Here’s how it works. I determine just how much I can stand to screw up the environment and give myself that many permits with an eye to eventual reduction. The unvirtuous me really, really wants to take long, hot showers. So it does, citing the fact that the virtuous me has quit using the clothes dryer altogether. The unvirtuous me still likes meat and cheese, so it continues to eat it, pointing out how often the virtuous me bikes or walks instead of driving.

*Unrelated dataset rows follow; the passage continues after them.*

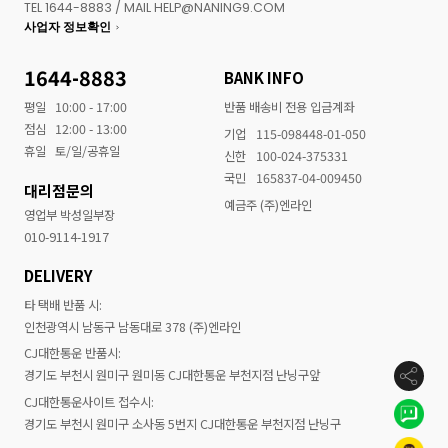
TEL 1644-8883 / MAIL HELP@NANING9.COM
사업자 정보확인
1644-8883
BANK INFO
평일
10:00 - 17:00
반품 배송비 전용 입금계좌
점심
12:00 - 13:00
기업
115-098448-01-050
휴일
토/일/공휴일
신한
100-024-375331
국민
165837-04-009450
대리점문의
예금주 (주)엔라인
영업부 박성일부장
010-9114-1917
DELIVERY
타 택배 반품 시:
인천광역시 남동구 남동대로 378 (주)엔라인
CJ대한통운 반품시:
경기도 부천시 원미구 원미동 CJ대한통운 부천지점 난닝구앞
CJ대한통운사이트 접수시:
경기도 부천시 원미구 소사동 5번지 CJ대한통운 부천지점 난닝구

The Virtue Index can change on a daily basis depending on the amount of beer consumed and the (related) number of shits given. It can change depending on how many young, earnest, attractive, aromatic hippie children show up at the door asking for my signature and a check for something virtuous. The first three every month score. The fourth, who might represent the most laudable outfit of all, has unfortunately exceeded my virtue dollar saturation point for the month. I have a house and a cabin that use different electric companies; for one of them, I pay more for the electricity to subsidize their green-energy output, so for the other one I don’t. Never mind that I have a house and a cabin and could certainly afford to pay the premium electrical rate for both: these are cap-and-trade chips, baby.

But none of this is fair. I shouldn’t buy bananas because of the fossil-fuel cost to transport them; but I don’t even like bananas. It shouldn’t count in the virtue index. And if we’re being honest here, that business of getting rid of the clothes dryer turned out not to be such a big deal either. I know, it surprised me too.

Really, the only thing I can say for myself at this point is when I do pick up a new habit, it stays picked up. With that in mind, I announce my next new habit, much delayed. I’m buying bird-friendly coffee. If you are already peeved at the crows rawwking away at dawn when you’re trying to sleep, rest assured this has nothing to do with caffeinating crows. But bird-friendly coffee is a really good way to put your money precisely where your mouth is. It’s direct. It works. It matters.

When you buy coffee certified as Bird-Friendly by the Smithsonian Migratory Bird Center, you are patronizing a coffee farmer who has agreed to leave the canopy alone, or nearly so, and grow coffee in the shade of a diverse forest. Most coffee is grown in plantations of coffee trees created by razing indigenous forest, a monoculture that does not support migratory bird life or most any other life, and (as is typical of a monoculture) requires pesticides and fertilizers to maintain. They get more beans per acre that way. The Smithsonian certification also guarantees a good market rate for their farmers so they are not tempted to clear their land to gain more coffee beans. This is freakishly specific. This is not lobbing monthly donations toward a good outfit that you hope is doing the right thing and not wasting too much. This is your money on the line, riding a dart right to the heart of real virtue. We want good coffee that doesn’t wreck the environment, and we also want the farmers to be fairly compensated for it: we pay a decent rate for it.

I haven’t done that, even though I’ve known about it for years. I’ve bought Costco bags of beans, three pounds at a whack, sealed in plastic, for approximately no money at all (that’s where they hook you), and mine says “Rainforest Blend” on the plastic wrapper, so that people like me who are running a personal cap-and-trade program on virtue can pretend it’s okay. It’s not okay. It’s like buying Fiji bottled water because it says “Earth’s finest water, bottled at the source, untouched by man.”

I don’t care what else you eat or drink. Bullshit is not good for you.